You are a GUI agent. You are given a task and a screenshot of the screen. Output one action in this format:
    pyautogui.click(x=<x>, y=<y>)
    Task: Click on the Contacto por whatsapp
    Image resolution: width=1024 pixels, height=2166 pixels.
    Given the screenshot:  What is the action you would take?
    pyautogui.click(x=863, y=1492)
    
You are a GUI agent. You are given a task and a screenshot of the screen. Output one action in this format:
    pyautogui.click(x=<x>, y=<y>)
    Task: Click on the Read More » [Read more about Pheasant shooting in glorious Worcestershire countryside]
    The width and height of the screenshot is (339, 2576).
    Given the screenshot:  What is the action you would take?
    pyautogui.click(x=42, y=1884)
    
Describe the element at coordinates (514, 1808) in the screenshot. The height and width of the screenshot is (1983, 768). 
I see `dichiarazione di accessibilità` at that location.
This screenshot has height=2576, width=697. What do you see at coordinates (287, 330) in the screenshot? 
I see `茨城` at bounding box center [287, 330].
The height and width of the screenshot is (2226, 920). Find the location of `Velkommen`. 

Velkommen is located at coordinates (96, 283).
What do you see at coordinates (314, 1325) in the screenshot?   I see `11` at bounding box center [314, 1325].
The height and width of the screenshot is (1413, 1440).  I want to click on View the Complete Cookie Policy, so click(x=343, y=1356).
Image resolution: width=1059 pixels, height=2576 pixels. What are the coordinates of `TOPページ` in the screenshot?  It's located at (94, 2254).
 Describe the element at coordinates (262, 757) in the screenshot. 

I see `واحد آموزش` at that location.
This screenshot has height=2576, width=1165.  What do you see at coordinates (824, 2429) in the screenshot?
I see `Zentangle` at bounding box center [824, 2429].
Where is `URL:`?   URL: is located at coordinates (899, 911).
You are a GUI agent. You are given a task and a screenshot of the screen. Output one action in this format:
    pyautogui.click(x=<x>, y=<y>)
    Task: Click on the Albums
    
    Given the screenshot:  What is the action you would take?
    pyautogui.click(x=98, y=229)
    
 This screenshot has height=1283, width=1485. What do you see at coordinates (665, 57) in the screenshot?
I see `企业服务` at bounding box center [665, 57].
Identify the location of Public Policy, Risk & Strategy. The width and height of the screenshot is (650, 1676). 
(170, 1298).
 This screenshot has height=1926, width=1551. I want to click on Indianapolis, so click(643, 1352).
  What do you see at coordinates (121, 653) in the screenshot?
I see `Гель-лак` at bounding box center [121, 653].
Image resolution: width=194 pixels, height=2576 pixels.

ACTIVITY
Copy out the line holding "Image resolution: width=1059" along with all lines after it through the end of the entries, exactly and only these.

RESULT BELOW
Image resolution: width=1059 pixels, height=2576 pixels. What are the coordinates of `TOPページ` in the screenshot?  It's located at (94, 2254).
 Describe the element at coordinates (262, 757) in the screenshot. 

I see `واحد آموزش` at that location.
This screenshot has height=2576, width=1165.  What do you see at coordinates (824, 2429) in the screenshot?
I see `Zentangle` at bounding box center [824, 2429].
Where is `URL:`?   URL: is located at coordinates (899, 911).
You are a GUI agent. You are given a task and a screenshot of the screen. Output one action in this format:
    pyautogui.click(x=<x>, y=<y>)
    Task: Click on the Albums
    
    Given the screenshot:  What is the action you would take?
    pyautogui.click(x=98, y=229)
    
 This screenshot has height=1283, width=1485. What do you see at coordinates (665, 57) in the screenshot?
I see `企业服务` at bounding box center [665, 57].
Identify the location of Public Policy, Risk & Strategy. The width and height of the screenshot is (650, 1676). 
(170, 1298).
 This screenshot has height=1926, width=1551. I want to click on Indianapolis, so click(643, 1352).
  What do you see at coordinates (121, 653) in the screenshot?
I see `Гель-лак` at bounding box center [121, 653].
Image resolution: width=194 pixels, height=2576 pixels.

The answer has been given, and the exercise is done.